Collection entries
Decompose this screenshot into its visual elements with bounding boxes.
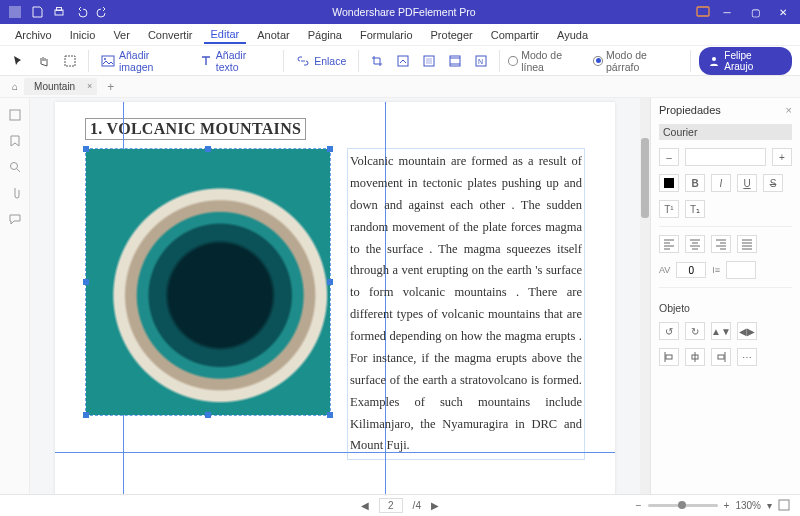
font-select[interactable]: Courier xyxy=(659,124,792,140)
crop-tool[interactable] xyxy=(367,53,387,69)
menu-anotar[interactable]: Anotar xyxy=(250,27,296,43)
document-tab[interactable]: Mountain × xyxy=(24,78,97,95)
undo-icon[interactable] xyxy=(74,5,88,19)
resize-handle[interactable] xyxy=(205,146,211,152)
bold-button[interactable]: B xyxy=(685,174,705,192)
attachments-icon[interactable] xyxy=(8,186,22,200)
obj-align-left[interactable] xyxy=(659,348,679,366)
mode-para-radio[interactable]: Modo de párrafo xyxy=(593,49,682,73)
menu-editar[interactable]: Editar xyxy=(204,26,247,44)
page-number-field[interactable]: 2 xyxy=(379,498,403,513)
underline-button[interactable]: U xyxy=(737,174,757,192)
italic-button[interactable]: I xyxy=(711,174,731,192)
svg-rect-21 xyxy=(666,355,672,359)
font-color-button[interactable] xyxy=(659,174,679,192)
font-size-decrease[interactable]: – xyxy=(659,148,679,166)
menu-pagina[interactable]: Página xyxy=(301,27,349,43)
watermark-tool[interactable] xyxy=(393,53,413,69)
flip-v-button[interactable]: ▲▼ xyxy=(711,322,731,340)
pdf-page[interactable]: 1. VOLCANIC MOUNTAINS Volcanic mountain … xyxy=(55,102,615,494)
selected-image[interactable] xyxy=(85,148,331,416)
zoom-value: 130% xyxy=(735,500,761,511)
zoom-out-button[interactable]: − xyxy=(636,500,642,511)
menu-ayuda[interactable]: Ayuda xyxy=(550,27,595,43)
obj-align-center[interactable] xyxy=(685,348,705,366)
svg-rect-4 xyxy=(65,56,75,66)
thumbnails-icon[interactable] xyxy=(8,108,22,122)
menu-formulario[interactable]: Formulario xyxy=(353,27,420,43)
resize-handle[interactable] xyxy=(327,279,333,285)
prev-page-button[interactable]: ◀ xyxy=(361,500,369,511)
svg-rect-9 xyxy=(426,58,432,64)
align-left-button[interactable] xyxy=(659,235,679,253)
obj-align-right[interactable] xyxy=(711,348,731,366)
zoom-in-button[interactable]: + xyxy=(724,500,730,511)
edit-toolbar: Añadir imagen Añadir texto Enlace N Modo… xyxy=(0,46,800,76)
background-tool[interactable] xyxy=(419,53,439,69)
menu-convertir[interactable]: Convertir xyxy=(141,27,200,43)
bookmarks-icon[interactable] xyxy=(8,134,22,148)
zoom-slider[interactable] xyxy=(648,504,718,507)
home-icon[interactable]: ⌂ xyxy=(6,81,24,92)
add-image-button[interactable]: Añadir imagen xyxy=(97,47,190,75)
mode-line-radio[interactable]: Modo de línea xyxy=(508,49,587,73)
char-spacing-field[interactable] xyxy=(676,262,706,278)
subscript-button[interactable]: T₁ xyxy=(685,200,705,218)
search-icon[interactable] xyxy=(8,160,22,174)
scrollbar-thumb[interactable] xyxy=(641,138,649,218)
menu-ver[interactable]: Ver xyxy=(106,27,137,43)
resize-handle[interactable] xyxy=(327,412,333,418)
align-center-button[interactable] xyxy=(685,235,705,253)
hand-tool[interactable] xyxy=(34,53,54,69)
minimize-button[interactable]: ─ xyxy=(716,2,738,22)
line-spacing-field[interactable] xyxy=(726,261,756,279)
menu-proteger[interactable]: Proteger xyxy=(424,27,480,43)
next-page-button[interactable]: ▶ xyxy=(431,500,439,511)
align-justify-button[interactable] xyxy=(737,235,757,253)
properties-close-icon[interactable]: × xyxy=(786,104,792,116)
fit-page-button[interactable] xyxy=(778,499,790,513)
title-bar: Wondershare PDFelement Pro ─ ▢ ✕ xyxy=(0,0,800,24)
resize-handle[interactable] xyxy=(83,412,89,418)
add-tab-button[interactable]: + xyxy=(101,80,120,94)
svg-point-6 xyxy=(104,58,106,60)
user-pill[interactable]: Felipe Araujo xyxy=(699,47,792,75)
align-right-button[interactable] xyxy=(711,235,731,253)
obj-align-more[interactable]: ⋯ xyxy=(737,348,757,366)
superscript-button[interactable]: T¹ xyxy=(659,200,679,218)
font-size-field[interactable] xyxy=(685,148,766,166)
svg-rect-0 xyxy=(9,6,21,18)
add-text-button[interactable]: Añadir texto xyxy=(196,47,275,75)
rotate-ccw-button[interactable]: ↺ xyxy=(659,322,679,340)
vertical-scrollbar[interactable] xyxy=(640,98,650,494)
tab-close-icon[interactable]: × xyxy=(87,81,92,91)
print-icon[interactable] xyxy=(52,5,66,19)
redo-icon[interactable] xyxy=(96,5,110,19)
user-name: Felipe Araujo xyxy=(724,50,782,72)
comments-icon[interactable] xyxy=(8,212,22,226)
zoom-dropdown-icon[interactable]: ▾ xyxy=(767,500,772,511)
maximize-button[interactable]: ▢ xyxy=(744,2,766,22)
header-footer-tool[interactable] xyxy=(445,53,465,69)
edit-tool[interactable] xyxy=(60,53,80,69)
notify-icon[interactable] xyxy=(696,5,710,19)
close-button[interactable]: ✕ xyxy=(772,2,794,22)
rotate-cw-button[interactable]: ↻ xyxy=(685,322,705,340)
link-button[interactable]: Enlace xyxy=(292,53,350,69)
document-heading[interactable]: 1. VOLCANIC MOUNTAINS xyxy=(85,118,306,140)
font-size-increase[interactable]: + xyxy=(772,148,792,166)
menu-archivo[interactable]: Archivo xyxy=(8,27,59,43)
resize-handle[interactable] xyxy=(83,146,89,152)
resize-handle[interactable] xyxy=(205,412,211,418)
menu-inicio[interactable]: Inicio xyxy=(63,27,103,43)
resize-handle[interactable] xyxy=(83,279,89,285)
document-viewport[interactable]: 1. VOLCANIC MOUNTAINS Volcanic mountain … xyxy=(30,98,640,494)
save-icon[interactable] xyxy=(30,5,44,19)
resize-handle[interactable] xyxy=(327,146,333,152)
body-paragraph-1[interactable]: Volcanic mountain are formed as a result… xyxy=(347,148,585,460)
strike-button[interactable]: S xyxy=(763,174,783,192)
pointer-tool[interactable] xyxy=(8,53,28,69)
menu-compartir[interactable]: Compartir xyxy=(484,27,546,43)
flip-h-button[interactable]: ◀▶ xyxy=(737,322,757,340)
bates-tool[interactable]: N xyxy=(471,53,491,69)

EXERCISE -
Skip every picture and transcribe the data above exactly.

REPLY -
Decompose this screenshot into its visual elements with bounding boxes.
font-select[interactable]: Courier xyxy=(659,124,792,140)
crop-tool[interactable] xyxy=(367,53,387,69)
menu-anotar[interactable]: Anotar xyxy=(250,27,296,43)
document-tab[interactable]: Mountain × xyxy=(24,78,97,95)
undo-icon[interactable] xyxy=(74,5,88,19)
resize-handle[interactable] xyxy=(205,146,211,152)
bold-button[interactable]: B xyxy=(685,174,705,192)
attachments-icon[interactable] xyxy=(8,186,22,200)
obj-align-left[interactable] xyxy=(659,348,679,366)
mode-para-radio[interactable]: Modo de párrafo xyxy=(593,49,682,73)
menu-editar[interactable]: Editar xyxy=(204,26,247,44)
page-number-field[interactable]: 2 xyxy=(379,498,403,513)
underline-button[interactable]: U xyxy=(737,174,757,192)
italic-button[interactable]: I xyxy=(711,174,731,192)
svg-rect-21 xyxy=(666,355,672,359)
font-color-button[interactable] xyxy=(659,174,679,192)
font-size-decrease[interactable]: – xyxy=(659,148,679,166)
menu-pagina[interactable]: Página xyxy=(301,27,349,43)
watermark-tool[interactable] xyxy=(393,53,413,69)
flip-v-button[interactable]: ▲▼ xyxy=(711,322,731,340)
pdf-page[interactable]: 1. VOLCANIC MOUNTAINS Volcanic mountain … xyxy=(55,102,615,494)
selected-image[interactable] xyxy=(85,148,331,416)
zoom-value: 130% xyxy=(735,500,761,511)
zoom-out-button[interactable]: − xyxy=(636,500,642,511)
menu-ayuda[interactable]: Ayuda xyxy=(550,27,595,43)
obj-align-center[interactable] xyxy=(685,348,705,366)
svg-rect-4 xyxy=(65,56,75,66)
thumbnails-icon[interactable] xyxy=(8,108,22,122)
menu-formulario[interactable]: Formulario xyxy=(353,27,420,43)
resize-handle[interactable] xyxy=(327,279,333,285)
prev-page-button[interactable]: ◀ xyxy=(361,500,369,511)
svg-rect-9 xyxy=(426,58,432,64)
align-left-button[interactable] xyxy=(659,235,679,253)
obj-align-right[interactable] xyxy=(711,348,731,366)
zoom-in-button[interactable]: + xyxy=(724,500,730,511)
edit-toolbar: Añadir imagen Añadir texto Enlace N Modo… xyxy=(0,46,800,76)
background-tool[interactable] xyxy=(419,53,439,69)
menu-convertir[interactable]: Convertir xyxy=(141,27,200,43)
bookmarks-icon[interactable] xyxy=(8,134,22,148)
zoom-slider[interactable] xyxy=(648,504,718,507)
home-icon[interactable]: ⌂ xyxy=(6,81,24,92)
add-image-button[interactable]: Añadir imagen xyxy=(97,47,190,75)
mode-line-radio[interactable]: Modo de línea xyxy=(508,49,587,73)
char-spacing-field[interactable] xyxy=(676,262,706,278)
subscript-button[interactable]: T₁ xyxy=(685,200,705,218)
search-icon[interactable] xyxy=(8,160,22,174)
scrollbar-thumb[interactable] xyxy=(641,138,649,218)
menu-ver[interactable]: Ver xyxy=(106,27,137,43)
resize-handle[interactable] xyxy=(327,412,333,418)
align-center-button[interactable] xyxy=(685,235,705,253)
hand-tool[interactable] xyxy=(34,53,54,69)
minimize-button[interactable]: ─ xyxy=(716,2,738,22)
line-spacing-field[interactable] xyxy=(726,261,756,279)
menu-proteger[interactable]: Proteger xyxy=(424,27,480,43)
next-page-button[interactable]: ▶ xyxy=(431,500,439,511)
align-justify-button[interactable] xyxy=(737,235,757,253)
properties-close-icon[interactable]: × xyxy=(786,104,792,116)
fit-page-button[interactable] xyxy=(778,499,790,513)
title-bar: Wondershare PDFelement Pro ─ ▢ ✕ xyxy=(0,0,800,24)
resize-handle[interactable] xyxy=(83,412,89,418)
add-tab-button[interactable]: + xyxy=(101,80,120,94)
svg-point-6 xyxy=(104,58,106,60)
user-pill[interactable]: Felipe Araujo xyxy=(699,47,792,75)
align-right-button[interactable] xyxy=(711,235,731,253)
obj-align-more[interactable]: ⋯ xyxy=(737,348,757,366)
superscript-button[interactable]: T¹ xyxy=(659,200,679,218)
font-size-field[interactable] xyxy=(685,148,766,166)
svg-rect-0 xyxy=(9,6,21,18)
add-text-button[interactable]: Añadir texto xyxy=(196,47,275,75)
rotate-ccw-button[interactable]: ↺ xyxy=(659,322,679,340)
vertical-scrollbar[interactable] xyxy=(640,98,650,494)
tab-close-icon[interactable]: × xyxy=(87,81,92,91)
print-icon[interactable] xyxy=(52,5,66,19)
redo-icon[interactable] xyxy=(96,5,110,19)
user-name: Felipe Araujo xyxy=(724,50,782,72)
comments-icon[interactable] xyxy=(8,212,22,226)
zoom-dropdown-icon[interactable]: ▾ xyxy=(767,500,772,511)
maximize-button[interactable]: ▢ xyxy=(744,2,766,22)
header-footer-tool[interactable] xyxy=(445,53,465,69)
edit-tool[interactable] xyxy=(60,53,80,69)
notify-icon[interactable] xyxy=(696,5,710,19)
close-button[interactable]: ✕ xyxy=(772,2,794,22)
rotate-cw-button[interactable]: ↻ xyxy=(685,322,705,340)
link-button[interactable]: Enlace xyxy=(292,53,350,69)
document-heading[interactable]: 1. VOLCANIC MOUNTAINS xyxy=(85,118,306,140)
font-size-increase[interactable]: + xyxy=(772,148,792,166)
menu-archivo[interactable]: Archivo xyxy=(8,27,59,43)
resize-handle[interactable] xyxy=(83,146,89,152)
resize-handle[interactable] xyxy=(205,412,211,418)
menu-inicio[interactable]: Inicio xyxy=(63,27,103,43)
resize-handle[interactable] xyxy=(83,279,89,285)
document-viewport[interactable]: 1. VOLCANIC MOUNTAINS Volcanic mountain … xyxy=(30,98,640,494)
save-icon[interactable] xyxy=(30,5,44,19)
resize-handle[interactable] xyxy=(327,146,333,152)
body-paragraph-1[interactable]: Volcanic mountain are formed as a result… xyxy=(347,148,585,460)
strike-button[interactable]: S xyxy=(763,174,783,192)
pointer-tool[interactable] xyxy=(8,53,28,69)
menu-compartir[interactable]: Compartir xyxy=(484,27,546,43)
flip-h-button[interactable]: ◀▶ xyxy=(737,322,757,340)
bates-tool[interactable]: N xyxy=(471,53,491,69)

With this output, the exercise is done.